## Material provided
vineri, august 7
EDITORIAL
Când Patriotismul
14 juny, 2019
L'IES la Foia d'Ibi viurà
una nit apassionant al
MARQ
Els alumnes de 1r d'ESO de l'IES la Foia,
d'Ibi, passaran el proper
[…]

## Action item
Transcribe the material above in its entirety, precisely as written.

## Written reply
vineri, august 7
EDITORIAL
Când Patriotismul
14 juny, 2019
L'IES la Foia d'Ibi viurà
una nit apassionant al
MARQ
Els alumnes de 1r d'ESO de l'IES la Foia,
d'Ibi, passaran el proper
[…]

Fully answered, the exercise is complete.